Minister of Health and Welfare Chen Shih-chung (陳時中) yesterday said the ministry would require doctors and hospitals to register all overseas organ transplants before the end of the year.
Political pundit Wu Hsiang-hui (吳祥輝) last month cited passages from a 2014 book titled The Slaughter: Mass Killings, Organ Harvesting, and China’s Secret Solution to its Dissident Problem and accused Taipei Mayor Ko Wen-je (柯文哲) of being involved, reigniting the controversy that surrounded the 2014 Taipei mayoral election.
Ethan Gutmann, the author of the book, told a news conference in Taipei on Tuesday that Ko was a “middleman” for Taiwanese patients wanting an organ transplant in China.
Photo: Chen Chih-chu, Taipei Times
Ko yesterday rejected the accusation and asked for an apology.
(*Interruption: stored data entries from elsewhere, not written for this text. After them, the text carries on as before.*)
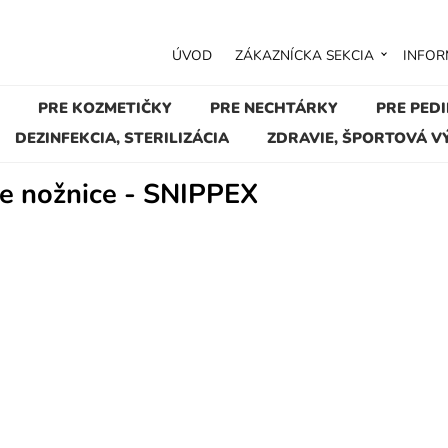
ÚVOD
ZÁKAZNÍCKA SEKCIA
INFOR
PRE KOZMETIČKY
PRE NECHTÁRKY
PRE PED
DEZINFEKCIA, STERILIZÁCIA
ZDRAVIE, ŠPORTOVÁ V
e nožnice - SNIPPEX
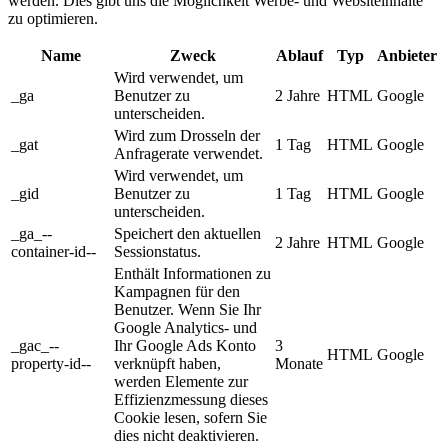
werden. Dies gibt uns die Möglichkeit Werbe- und Websiteinhalte
zu optimieren.
Name
Zweck
Ablauf
Typ
Anbieter
Wird verwendet, um
_ga
Benutzer zu
2 Jahre
HTML
Google
unterscheiden.
Wird zum Drosseln der
_gat
1 Tag
HTML
Google
Anfragerate verwendet.
Wird verwendet, um
_gid
Benutzer zu
1 Tag
HTML
Google
unterscheiden.
_ga_--
Speichert den aktuellen
2 Jahre
HTML
Google
container-id--
Sessionstatus.
Enthält Informationen zu
Kampagnen für den
Benutzer. Wenn Sie Ihr
Google Analytics- und
_gac_--
Ihr Google Ads Konto
3
HTML
Google
property-id--
verknüpft haben,
Monate
werden Elemente zur
Effizienzmessung dieses
Cookie lesen, sofern Sie
dies nicht deaktivieren.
At a meeting of the Legislative Yuan’s Social Welfare and Environmental Hygiene Committee yesterday, Democratic Progressive Party (DPP) Legislator Chao Tien-lin (趙天麟) said that, according to Taiwan Organ Registry and Sharing Center data, 3,128 people between April 2005 and August this year had organ transplants overseas.
While the law requires information about the transplanted organ, the nation and hospital where the operation was performed, and the physician who performed the transplant to be entered into Taiwan’s organ transplant registry system, only 108 cases (5.61 percent) had registered the required information, he said.
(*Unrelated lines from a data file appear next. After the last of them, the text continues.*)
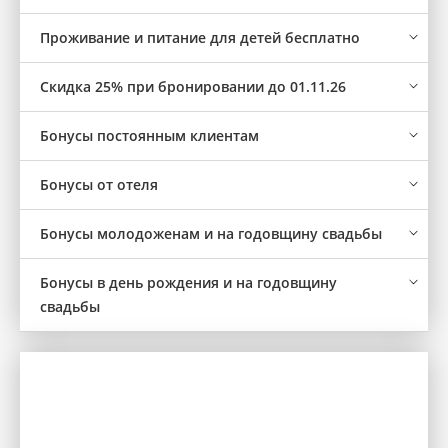
Проживание и питание для детей бесплатно
Скидка 25% при бронировании до 01.11.26
Бонусы постоянным клиентам
Бонусы от отеля
Бонусы молодоженам и на годовщину свадьбы
Бонусы в день рождения и на годовщину
свадьбы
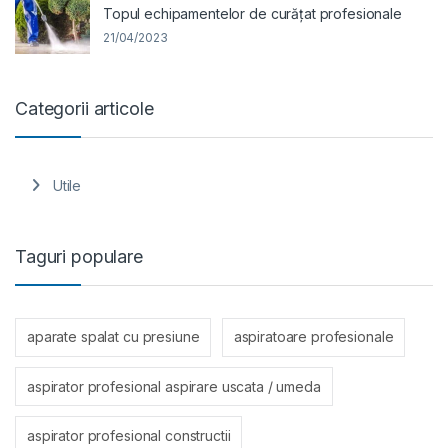
Topul echipamentelor de curățat profesionale
21/04/2023
Categorii articole
Utile
Taguri populare
aparate spalat cu presiune
aspiratoare profesionale
aspirator profesional aspirare uscata / umeda
aspirator profesional constructii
Moreover, there were 3,493 visits to overseas hospitals between October 2006 and August this year, 3,308 (94.7 percent) of which were to China and 185 to other countries, Liao said.
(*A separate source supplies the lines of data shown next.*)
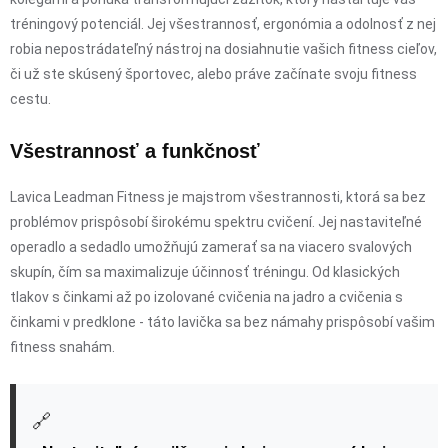
tréningový potenciál. Jej všestrannosť, ergonómia a odolnosť z nej
robia nepostrádateľný nástroj na dosiahnutie vašich fitness cieľov,
či už ste skúsený športovec, alebo práve začínate svoju fitness
cestu.
Všestrannosť a funkčnosť
Lavica Leadman Fitness je majstrom všestrannosti, ktorá sa bez
problémov prispôsobí širokému spektru cvičení. Jej nastaviteľné
operadlo a sedadlo umožňujú zamerať sa na viacero svalových
skupín, čím sa maximalizuje účinnosť tréningu. Od klasických
tlakov s činkami až po izolované cvičenia na jadro a cvičenia s
činkami v predklone - táto lavička sa bez námahy prispôsobí vašim
fitness snahám.
🔗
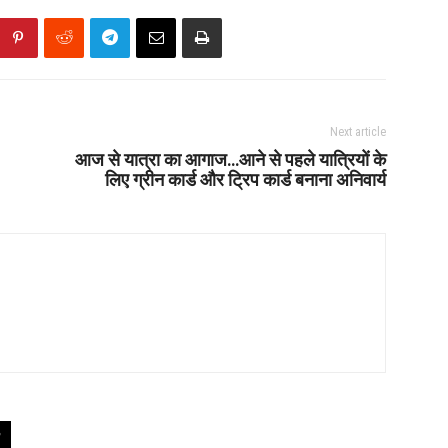
Next article
आज से यात्रा का आगाज…आने से पहले यात्रियों के
लिए ग्रीन कार्ड और ट्रिप कार्ड बनाना अनिवार्य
While China’s system might lack transparency, the statistics showed that the registration system for overseas transplants seemed to be failing, as none of the hospitals that provide postoperative or follow-up care to these patients have been punished for failing to register the required information, Chao said.
“We will ask the hospitals to complete the information for the organ transplant registration,” Chen said, adding that the ministry previously did not require the hospitals to provide the missing data for overseas organ transplants, but would require them to submit the data, hopefully by the end of the year.
For the cases where the data remain incomplete, the ministry would also consider putting on hold payments for National Health Insurance-funded drugs that organ transplant recipients need, he said.
“Organ transplant is a serious issue and accusations against any individual should be made with evidence to back them up,” Chen said, when asked about Gutmann’s accusation against Ko.
Unfounded accusations can hurt any industry, not just the medical sector, he added.